Logo of cookiecutter-data-science
cookiecutter-data-science
Cookiecutter Data Science provides a standardized project structure with v2 extending cookiecutter's functionalities for Python 3.8+. Simple installation via pipx ensures quick setup with the ccds tool. It supports both new and legacy templates, ideal for standardizing workflows, complete with documentation and open for contributions.

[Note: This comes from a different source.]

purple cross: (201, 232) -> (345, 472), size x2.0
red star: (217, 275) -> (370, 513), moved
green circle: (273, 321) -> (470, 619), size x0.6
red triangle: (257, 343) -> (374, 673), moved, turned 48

Logo of numerical-linear-algebra
numerical-linear-algebra
The course addresses computational linear algebra fundamentals crucial for data science, highlighting speed and precision. Using Python and Jupyter Notebooks, learners explore key libraries—Scikit-Learn, Numpy, and PyTorch—through practical exercises like topic modeling and health predictions. Gain insights into methodologies such as SVD and PCA, supported by video materials and forum discussions, enhancing practical matrix computation skills for industry applications.
Logo of machine-learning
machine-learning
This repository provides a comprehensive array of resources for individuals pursuing self-directed learning in machine learning. By utilizing publicly shared online lectures and blogs, it supports independent learners. The repository includes a curated selection of video lectures on Python programming, data analysis, visualization, and foundational math concepts, featuring both beginner and advanced topics from prominent platforms and educators like Andrew Ng and Stanford. It also includes practical tutorials for tools such as Scikit-Learn and PyTorch, promoting a gradual and effective learning of machine learning methods.

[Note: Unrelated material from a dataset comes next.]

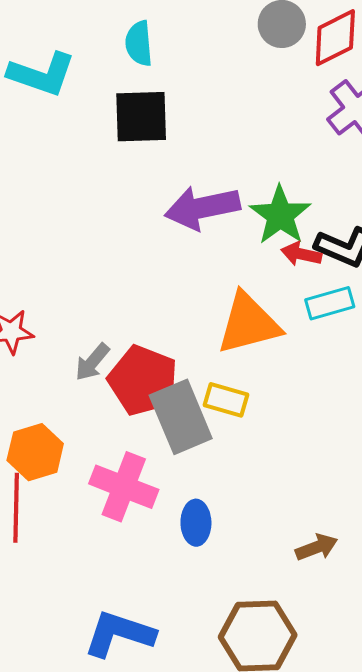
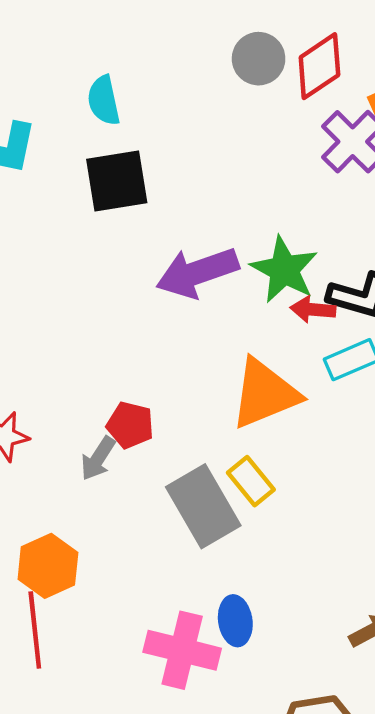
red pentagon: (143, 380) -> (130, 425), moved, size x0.6
yellow rectangle: (226, 400) -> (251, 481), turned 42
pink cross: (124, 487) -> (182, 650), moved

Logo of 100-Days-Of-ML-Code
100-Days-Of-ML-Code
Engage in a 100-day program designed to deepen understanding of machine learning algorithms, covering initial topics like data preprocessing and linear regression, progressing to advanced subjects such as SVM and deep learning. Daily lessons include practical exercises, theoretical insights, and resources, aimed at professionals and enthusiasts seeking to enhance their skills in algorithms like decision trees and neural networks.
Logo of awesome-learning-resources
awesome-learning-resources
Discover a wide array of resources for various programming languages and technologies, including Agile development, Android programming, and Machine Learning. This curated compilation provides essential tools and tutorials for both novices and seasoned developers. Gain insights from leading developer blogs and narratives. Access latest tech updates with material on frameworks such as Angular, Django, and React, along with languages like Python and JavaScript. Empower your development journey with practical projects and engaging courses, positioning this resource as indispensable for career advancement.
Logo of Data-Science-Interview-Questions-Answers
Data-Science-Interview-Questions-Answers
Discover a curated collection of data science interview questions and answers, neatly categorized by topics such as machine learning, deep learning, statistics, and more. This repository serves as an excellent resource for refreshing data science fundamentals and effectively preparing for interviews by familiarizing with potential questions and their answers. The content is regularly updated to ensure ongoing relevance, making it a valuable tool for refining skills across different data science domains.
Logo of data-science
data-science
Discover a rich collection of Jupyter Notebooks and code in Python, HTML5, and D3.JS, tailored for data scientists looking to explore and learn about data collection, preprocessing, analysis, visualization, and narrative techniques. Including insights on sentiment analysis, scikit-learn and PyCaret workflows, and innovative visualization methods with Altair and Plotly, this project offers comprehensive resources available across multiple platforms, backed by detailed documentation and curated tutorials on Medium.